Asked if the formation of Legendary East was a way to get the films of Legendary, and by extension, Warner Brothers, into China, Tull told THR: “The formation of our new company is about a commitment to growing our relationship with China long-term. This is not a parlor trick, it’s just good film economics.”

"China is one of the most important economic and culturally significant areas in the world and we are deeply honored to establish a base in the region to create entertainment that is globally appealing in quality, scale and impact," Tull said in a statement distributed before the news conference.

Legendary East was the brainchild of Tull and Hong Kong media and finance entrepreneur Kelvin Wu, who joins the new company as CEO as he leaves his post as head of Hong Kong and Beijing-based Orange Sky Golden Harvest. Hong Kong-listed OSGH last September invested $25 million for a 3.3 percent stake in Legendary to become the first Chinese company to take a stake in a Hollywood firm.

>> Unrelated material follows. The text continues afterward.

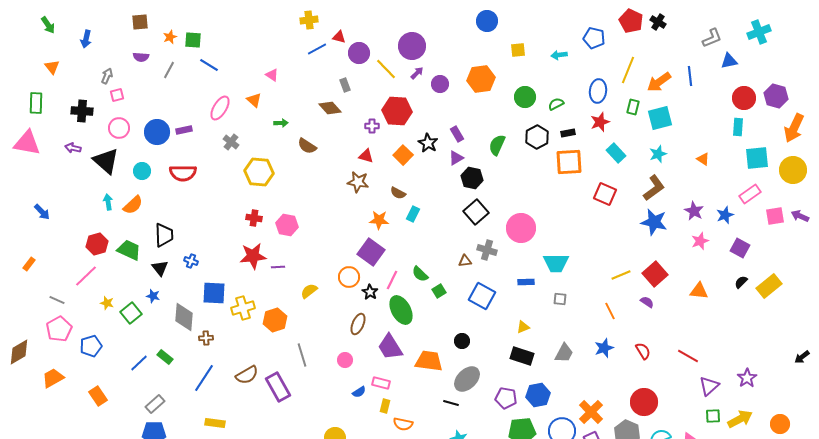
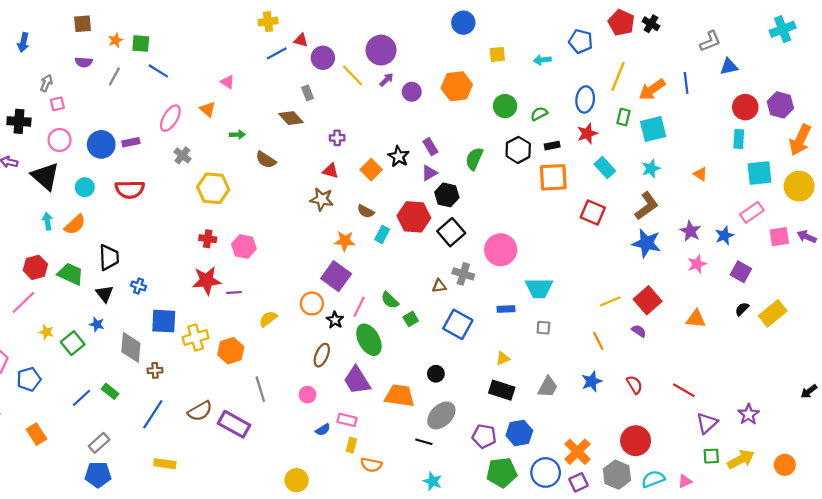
cyan cross: (759, 32) -> (783, 29), moved
red hexagon: (397, 111) -> (414, 217), moved
purple rectangle: (278, 387) -> (234, 424), turned -32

Asked what results had come of Legendary’s partnership with OSGH, also known, in Chinese, as Chengtian, Tull said: “It’s largely been a relationship of advice and guidance.”

Wu, who speaks English, Mandarin, Japanese and Cantonese, will leave his post as co-CEO with Chen Xiaowei of OSGH and join Legendary East “100 percent full time,” said Tull, who will be the new company’s chairman. Joel Chang will be CFO, also coming to Legendary from OSGH, where he held the same title.

"We think that together we can be a shining example for the Chinese film industry," Wu told reporters gathered in a luxury hotel ballroom.

Huayi's Wang Zhongjun, who goes by Dennis in English, is, with director Feng Xiaogang, the man behind the second highest-grossing Chinese-language film of all time, the earthquake disaster film Aftershock.

About Legendary East, which grew out of Huayi’s visit to a Sino-U.S. co-production summit in Los Angeles last November, Wang said: "We hope we can make wonderful movies with Asian themes and backgrounds."

The younger Wang brother, whose English name is James, added that he feels China’s rich history of legends will serve as great source material for Legendary East's first productions. Wang thanked Warner Bros. for its support for the new venture. He said the new company’s leaders would meet on Friday to discuss their first projects together.

Few Chinese films ever have done well at the box office in North America, where few moviegoers sit still for films with subtitles.  North America’s ticket sales last year were about seven times greater than China’s.

“I must stress that these are global movies we’re making if we do our job correctly," Tull added.